Deixo para os cientistas sociais e psicólogos fornecer respostas definitivas sobre por que nossa cultura se tornou tão endurecida. Mas aqui estão algumas reflexões sobre o tema.
Em primeiro lugar, as pessoas estão zangadas e ressentidas por muitas razões: principalmente, a economia e a falta de empregos significativos com salários decentes, além da percepção (embora errada) de que migrantes estão "roubando" empregos. Se você está à direita, pode estar com raiva do “wokeness”; se está à esquerda, pode estar com raiva da revogação da decisão Roe v. Wade. Em sua raiva e ressentimento, algumas pessoas sentem-se justificadas em agir, como vimos na invasão do Capitólio em 06-01-2021. Em sua mais recente coluna para o New York Times, Paul Krugman apontou que até bilionários estão, de forma bizarra, ressentidos. No entanto, em algum ponto, é preciso perguntar se todos recebem um passe livre se estiverem zangados ou ressentidos para fazer o que quiserem.

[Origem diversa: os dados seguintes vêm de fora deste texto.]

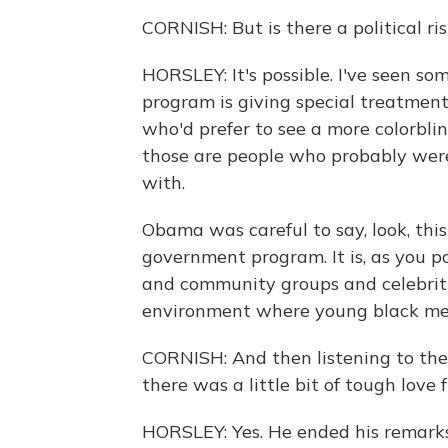
CORNISH: But is there a political ri
HORSLEY: It's possible. I've seen so
program is giving special treatmen
who'd prefer to see a more colorbli
those are people who probably weren
with.
Obama was careful to say, look, thi
government program. It is, as you p
and community groups and celebritie
environment where young black men f
CORNISH: And then listening to the
there was a little bit of tough love
HORSLEY: Yes. He ended his remarks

Em segundo lugar, tornou-se mais aceitável odiar e demonizar pessoas — e fazer isso publicamente. Está OK ser, em uma palavra, cruel. Na eleição presidencial deste ano, migrantes, refugiados e pessoas transgênero foram tratados como quase sub-humanos. Nas décadas passadas, figuras políticas se envergonhariam se fosse revelado que tinham falado depreciativamente sobre determinado grupo de pessoas; agora, seus comentários zombeteiros estão estampados em camisetas. E, como os historiadores frequentemente apontam, quando você usa linguagem desumanizadora contra um grupo específico (por exemplo, “animais,” “pragas,” “monstros”), torna-se muito mais fácil ver as pessoas como não merecedoras de nosso respeito ou cuidado e até mesmo merecedoras de morte. Essa foi a tática usada pelos alemães contra os judeus, pelos hutus contra os tutsis em Ruanda e, em nosso próprio país, por autoridades governamentais contra escravizados e nativos americanos.

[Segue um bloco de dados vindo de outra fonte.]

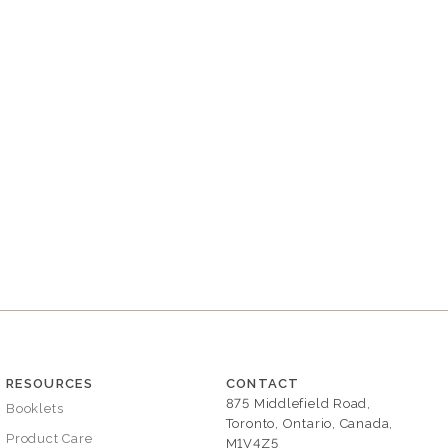
RESOURCES
CONTACT
875 Middlefield Road,
Booklets
Toronto, Ontario, Canada,
Product Care
M1V4Z5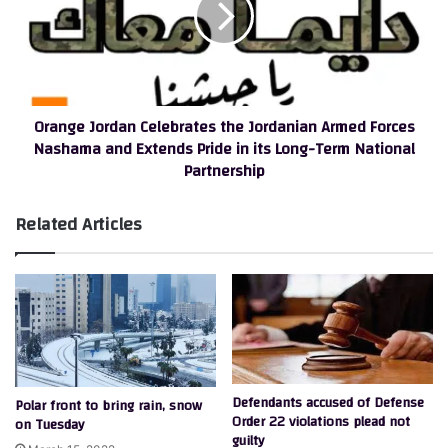
Jordanian
Armed
Forces
Nashama
and
Orange Jordan Celebrates the Jordanian Armed Forces
Extends
Nashama and Extends Pride in its Long-Term National
Pride
Partnership
in
its
Long-
Related Articles
Term
National
Partnership
Defendants accused of Defense
Polar front to bring rain, snow
Order 22 violations plead not
on Tuesday
guilty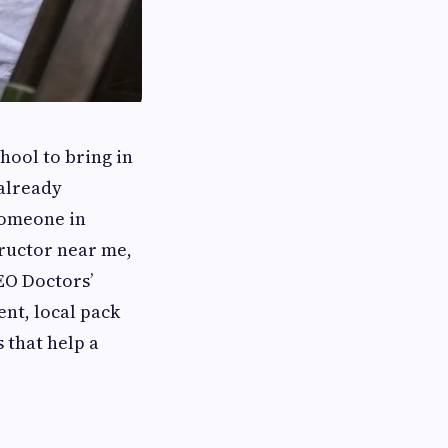
chool to bring in
 already
 someone in
tructor near me,
SEO Doctors’
ent, local pack
 that help a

Uma terceira razão para o aumento do ódio é que as mídias sociais podem nos desconectar da realidade. As mídias sociais podem ajudar as pessoas a se sentirem conectadas, a aprender sobre o mundo e até a rezar. Mas se você ficar conectado por tempo suficiente, também verá vídeos de pessoas sendo humilhadas, zombadas e desumanizadas por esporte. “HAHAHA”. Tudo se torna um jogo, uma piada, um meme. Nesse processo, tudo se torna menos real, como escreveu Neil Postman em seu livro premonitório de 1985, Amusing Ourselves to Death. Nas décadas passadas, leitores de jornais acompanhavam com fascínio as façanhas de figuras como Billy the Kid, Bonnie e Clyde, John Dillinger ou, mais recentemente, o “atirador do metrô” Bernhard Goetz. Mas as mídias sociais fazem do assassinato ainda mais um jogo, distanciando-nos ainda mais da realidade do sofrimento das pessoas.
Deixe-me acrescentar uma última razão: a natureza humana. A crueldade é tão antiga quanto a humanidade. E assassinar por ressentimento é um tema recorrente na Bíblia. O primeiro assassinato no Antigo Testamento — Caim matando Abel — ocorreu porque Caim estava furioso que as ofertas de seu irmão fossem mais agradáveis a Deus. O rei Davi queria a bela esposa de seu general, Bate-Seba, então ele organizou a morte de Urias na batalha. Antes, Saul tentou matar Davi três vezes por ressentimento diante da popularidade e dos sucessos militares deste. No Novo Testamento, Judas traiu Jesus por algumas moedas, por razões ainda debatidas, mas provavelmente porque ele sentia que Jesus não era o tipo de Messias que queria. Cada homem se sentia justificado em seus motivos, mas em cada caso, sua razão egoísta levou à morte, bem como à culpa e, no caso de Judas, ao suicídio.
Como vivemos em um mundo de injustiças que nos enfurecem e desigualdades claras? Um homem bem-educado como Mangione, graduado de escola preparatória e da Ivy League, poderia ter trabalhado por mudanças, que levam tempo. Em vez disso, o suspeito optou pelo assassinato. Quem sabe suas razões e motivações? Parece que Mangione estava sofrendo com dor física e, provavelmente, problemas mentais e emocionais. Mas, quaisquer que sejam suas razões, ao fazer o que supostamente fez na West 54th Street, ele desperdiçou sua própria vida, tirou a vida do Sr. Thompson e tornou miserável a vida da família do Sr. Thompson. Para alguém que queria vingar a dor — sua ou a dos outros — ele só aumentou isso. Devemos lamentar suas ações, não celebrá-las.